EXERCISE AIM
Transcribe each record word for word. Skip the images.

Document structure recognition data
[Start of section]

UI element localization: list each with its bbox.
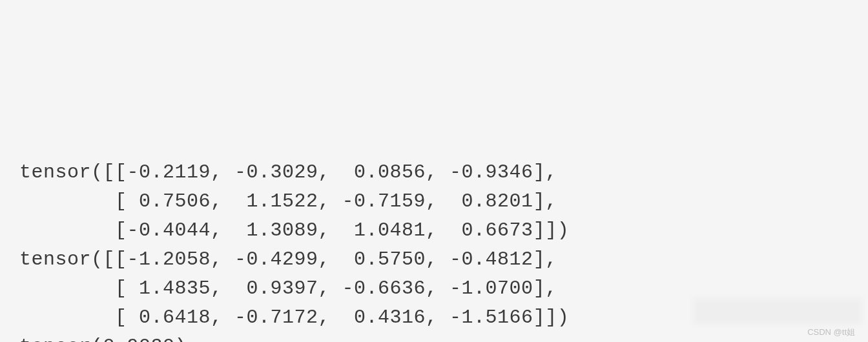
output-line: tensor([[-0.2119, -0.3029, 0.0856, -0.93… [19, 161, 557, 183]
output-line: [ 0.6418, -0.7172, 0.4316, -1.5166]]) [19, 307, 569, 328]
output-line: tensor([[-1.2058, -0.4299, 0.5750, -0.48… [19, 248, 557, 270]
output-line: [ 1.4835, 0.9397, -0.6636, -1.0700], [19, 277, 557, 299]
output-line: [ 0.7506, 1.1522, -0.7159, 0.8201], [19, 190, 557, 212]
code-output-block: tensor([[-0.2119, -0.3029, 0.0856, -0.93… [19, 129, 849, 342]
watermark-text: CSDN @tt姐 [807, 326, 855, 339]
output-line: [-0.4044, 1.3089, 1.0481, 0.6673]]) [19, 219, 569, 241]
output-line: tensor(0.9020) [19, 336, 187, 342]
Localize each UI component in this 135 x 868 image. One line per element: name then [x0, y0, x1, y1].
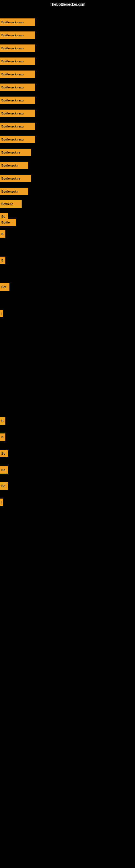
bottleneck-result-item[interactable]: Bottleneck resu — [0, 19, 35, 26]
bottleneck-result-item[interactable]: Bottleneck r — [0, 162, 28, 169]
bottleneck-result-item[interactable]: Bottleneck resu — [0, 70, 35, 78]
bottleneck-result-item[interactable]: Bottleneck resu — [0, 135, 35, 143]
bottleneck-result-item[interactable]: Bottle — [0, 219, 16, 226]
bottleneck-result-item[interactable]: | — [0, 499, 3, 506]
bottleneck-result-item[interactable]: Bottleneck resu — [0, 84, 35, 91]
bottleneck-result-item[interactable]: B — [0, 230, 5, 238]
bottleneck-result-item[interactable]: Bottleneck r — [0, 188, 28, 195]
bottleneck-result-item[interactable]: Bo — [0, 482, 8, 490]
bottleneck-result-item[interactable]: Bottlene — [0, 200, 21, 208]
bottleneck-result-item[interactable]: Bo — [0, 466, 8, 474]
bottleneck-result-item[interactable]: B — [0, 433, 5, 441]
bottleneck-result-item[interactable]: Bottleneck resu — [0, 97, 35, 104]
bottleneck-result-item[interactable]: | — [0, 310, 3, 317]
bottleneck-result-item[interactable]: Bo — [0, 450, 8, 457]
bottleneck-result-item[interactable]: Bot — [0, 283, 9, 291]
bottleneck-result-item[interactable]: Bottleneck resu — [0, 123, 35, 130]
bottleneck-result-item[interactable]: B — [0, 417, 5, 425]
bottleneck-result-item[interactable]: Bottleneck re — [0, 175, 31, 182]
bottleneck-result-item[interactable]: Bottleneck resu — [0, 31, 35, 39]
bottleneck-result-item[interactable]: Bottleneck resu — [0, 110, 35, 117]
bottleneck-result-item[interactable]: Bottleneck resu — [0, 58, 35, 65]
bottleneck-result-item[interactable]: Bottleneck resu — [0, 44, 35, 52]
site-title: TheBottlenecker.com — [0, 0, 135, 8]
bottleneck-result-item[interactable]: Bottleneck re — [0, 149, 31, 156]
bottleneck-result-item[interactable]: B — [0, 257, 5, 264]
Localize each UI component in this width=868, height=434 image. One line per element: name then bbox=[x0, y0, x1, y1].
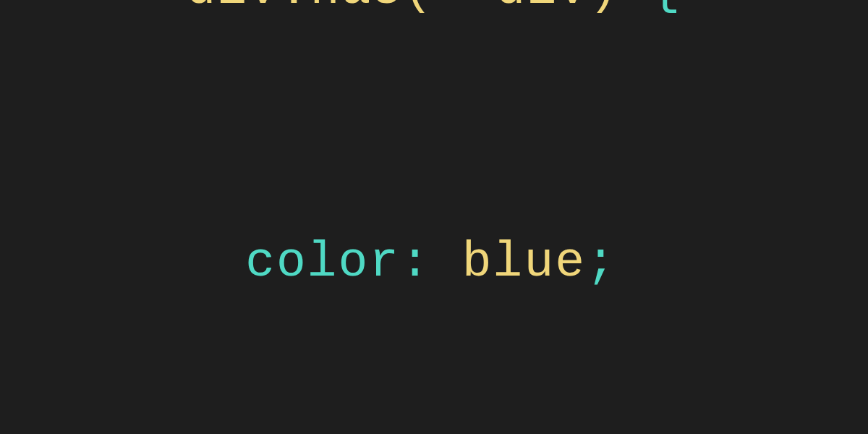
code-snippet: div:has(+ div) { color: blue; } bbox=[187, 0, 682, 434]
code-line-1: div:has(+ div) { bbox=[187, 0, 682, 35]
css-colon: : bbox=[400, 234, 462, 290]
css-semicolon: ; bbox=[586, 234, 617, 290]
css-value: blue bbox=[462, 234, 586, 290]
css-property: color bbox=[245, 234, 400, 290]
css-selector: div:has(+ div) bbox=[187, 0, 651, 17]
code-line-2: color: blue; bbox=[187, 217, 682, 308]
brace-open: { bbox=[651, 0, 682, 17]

[End of section]

WRITTEN RESPONSE
UI element localization: list each with its bbox.
output-line: tensor([[-0.2119, -0.3029, 0.0856, -0.93… [19, 161, 557, 183]
output-line: [ 0.6418, -0.7172, 0.4316, -1.5166]]) [19, 307, 569, 328]
output-line: tensor([[-1.2058, -0.4299, 0.5750, -0.48… [19, 248, 557, 270]
output-line: [ 1.4835, 0.9397, -0.6636, -1.0700], [19, 277, 557, 299]
output-line: [ 0.7506, 1.1522, -0.7159, 0.8201], [19, 190, 557, 212]
code-output-block: tensor([[-0.2119, -0.3029, 0.0856, -0.93… [19, 129, 849, 342]
watermark-text: CSDN @tt姐 [807, 326, 855, 339]
output-line: [-0.4044, 1.3089, 1.0481, 0.6673]]) [19, 219, 569, 241]
output-line: tensor(0.9020) [19, 336, 187, 342]
Localize each UI component in this 135 x 868 image. One line per element: name then [x0, y0, x1, y1].
bottleneck-result-item[interactable]: Bottleneck resu — [0, 19, 35, 26]
bottleneck-result-item[interactable]: Bottleneck r — [0, 162, 28, 169]
bottleneck-result-item[interactable]: Bottleneck resu — [0, 70, 35, 78]
bottleneck-result-item[interactable]: Bottleneck resu — [0, 135, 35, 143]
bottleneck-result-item[interactable]: Bottle — [0, 219, 16, 226]
bottleneck-result-item[interactable]: | — [0, 499, 3, 506]
bottleneck-result-item[interactable]: Bottleneck resu — [0, 84, 35, 91]
bottleneck-result-item[interactable]: B — [0, 230, 5, 238]
bottleneck-result-item[interactable]: Bottleneck r — [0, 188, 28, 195]
bottleneck-result-item[interactable]: Bo — [0, 482, 8, 490]
bottleneck-result-item[interactable]: Bottlene — [0, 200, 21, 208]
bottleneck-result-item[interactable]: Bo — [0, 466, 8, 474]
bottleneck-result-item[interactable]: B — [0, 433, 5, 441]
bottleneck-result-item[interactable]: Bottleneck resu — [0, 97, 35, 104]
bottleneck-result-item[interactable]: | — [0, 310, 3, 317]
bottleneck-result-item[interactable]: Bo — [0, 450, 8, 457]
bottleneck-result-item[interactable]: Bot — [0, 283, 9, 291]
bottleneck-result-item[interactable]: Bottleneck resu — [0, 123, 35, 130]
bottleneck-result-item[interactable]: B — [0, 417, 5, 425]
bottleneck-result-item[interactable]: Bottleneck re — [0, 175, 31, 182]
bottleneck-result-item[interactable]: Bottleneck resu — [0, 31, 35, 39]
bottleneck-result-item[interactable]: Bottleneck resu — [0, 110, 35, 117]
bottleneck-result-item[interactable]: Bottleneck resu — [0, 58, 35, 65]
bottleneck-result-item[interactable]: Bottleneck resu — [0, 44, 35, 52]
site-title: TheBottlenecker.com — [0, 0, 135, 8]
bottleneck-result-item[interactable]: Bottleneck re — [0, 149, 31, 156]
bottleneck-result-item[interactable]: B — [0, 257, 5, 264]
Localize each UI component in this width=868, height=434 image. One line per element: name then bbox=[x0, y0, x1, y1].
code-snippet: div:has(+ div) { color: blue; } bbox=[187, 0, 682, 434]
code-line-1: div:has(+ div) { bbox=[187, 0, 682, 35]
css-colon: : bbox=[400, 234, 462, 290]
css-semicolon: ; bbox=[586, 234, 617, 290]
css-value: blue bbox=[462, 234, 586, 290]
css-property: color bbox=[245, 234, 400, 290]
css-selector: div:has(+ div) bbox=[187, 0, 651, 17]
code-line-2: color: blue; bbox=[187, 217, 682, 308]
brace-open: { bbox=[651, 0, 682, 17]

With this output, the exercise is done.